Wer mit Anwohnern in der Nähe der Kirche ins Gespräch kommen will, stößt an eine Mauer des Schweigens, nicht zuletzt, seit die Petition für den Erhalt des Glockenläutens so überraschend viel Zuspruch erhalten hat. Niemand scheint sich äußern zu wollen, und schon gar nicht mit vollem Namen in den Medien erwähnt werden.
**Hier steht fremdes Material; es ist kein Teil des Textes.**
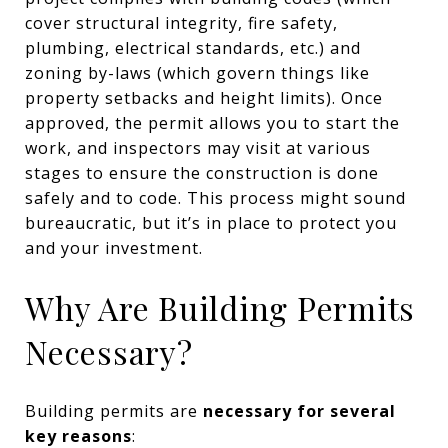
cover structural integrity, fire safety,
plumbing, electrical standards, etc.) and
zoning by-laws (which govern things like
property setbacks and height limits). Once
approved, the permit allows you to start the
work, and inspectors may visit at various
stages to ensure the construction is done
safely and to code. This process might sound
bureaucratic, but it’s in place to protect you
and your investment.
Why Are Building Permits
Necessary?
Building permits are
necessary for several
key reasons
:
Zwischen Tür und Angeln kippen einige eine ganze Ladung grundsätzlicher Kritik an der katholischen Kirche aus, nicht ohne den Hinweis, dass man selbst ohnehin längst aus „dem Verein“ ausgetreten sei. Der Glockenturm ist für einige auch ein Blitzableiter für jahrelange Unzufriedenheit mit dem öffentlichen Erscheinungsbild der Kirche. Der Eindruck von Barbara Camenzind scheint sich zu bestätigen: Man spricht nicht mehr miteinander, man hört sich nicht zu, die Gräben sind tief.
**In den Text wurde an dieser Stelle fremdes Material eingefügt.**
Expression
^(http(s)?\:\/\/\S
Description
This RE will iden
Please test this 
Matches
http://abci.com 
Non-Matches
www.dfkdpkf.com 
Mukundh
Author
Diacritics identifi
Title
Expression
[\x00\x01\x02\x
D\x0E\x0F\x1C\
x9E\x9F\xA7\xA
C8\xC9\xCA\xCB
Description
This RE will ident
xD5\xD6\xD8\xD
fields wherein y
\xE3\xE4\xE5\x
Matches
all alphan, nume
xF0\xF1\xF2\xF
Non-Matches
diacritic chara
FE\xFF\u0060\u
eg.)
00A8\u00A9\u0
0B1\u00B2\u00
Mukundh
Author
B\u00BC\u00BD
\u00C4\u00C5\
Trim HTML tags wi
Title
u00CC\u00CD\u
Und dann meldet sich nach einigen Tagen eine Frau, die nicht in diese vergiftete Atmosphäre passt. Joanna Janczak, Chefärztin, herzliche Erscheinung, lacht häufig während sie spricht, ebenfalls Bewohnerin des „Seehofs“ – aber auf der Klaviatur der Kritik spielt sie die leisen Töne an. „Bevor wir hierhergezogen waren, hatten wir uns eher Sorgen wegen des Straßenlärms gemacht, das Glockenläuten ist uns erst später aufgefallen“, erinnert sie sich. Das habe sich aber inzwischen geändert.

Weil die Fenster zur Straße immer zu seien, höre man nun einmal die Glocken ziemlich stark. Tagsüber mache ihr das aber nichts aus, auch das liturgische Läuten in den Abendstunden und an den Wochenenden, wenn sich die viereinhalb Tonnen schwere „Bürgerglocke“ in Bewegung setzt, störe sie nicht. „Ich sehe aber wirklich keinen Grund, warum nachts um drei die Uhr läuten muss.“
Sie habe bereits in anderen, sehr katholisch geprägten Ländern wie Italien und Polen gelebt, und selbst da hätten die Kirchen in der Nacht nicht geläutet, erzählt Janczak.
Hier in Rorschach mache sie sich nun aber vor allem Sorgen um die älteren Leute, die in der Nähe der Kirche wohnen oder auch um ihre Kinder, die manchmal vom Läuten wach werden. „Ich finde es darum schön, dass die Kirchenverwaltung so reagiert hat und es nachts ruhig bleibt“, sagt sie.
„Natürlich ist das Ganze aber auch ein Luxusproblem. Andere Leute auf dieser Welt wohnen an Bahngleisen oder neben Autobahnen, man kann sich wahrscheinlich an fast alles gewöhnen.“ Auch ihr, ihrer Familie und den anderen Anwohnern der Kirche St. Kolumban bliebe nichts anderes übrig, wenn das nächtliche Geläut nach dem Ende der Testphase am 1. Juni wieder losgehen würde.
„Das wäre zwar enttäuschend, aber vielleicht lässt sich bis dahin ja ein Kompromiss finden“, sagt sie noch und lacht, wie sie es so häufig tut. „Ein runder Tisch wäre eine gute Sache.“
Es ist eine Idee, die fast alle Beteiligten in diesem Streit geäußert haben, doch miteinander darüber gesprochen haben sie bis heute nicht. Da ist immer noch diese Stille: das Schweigen.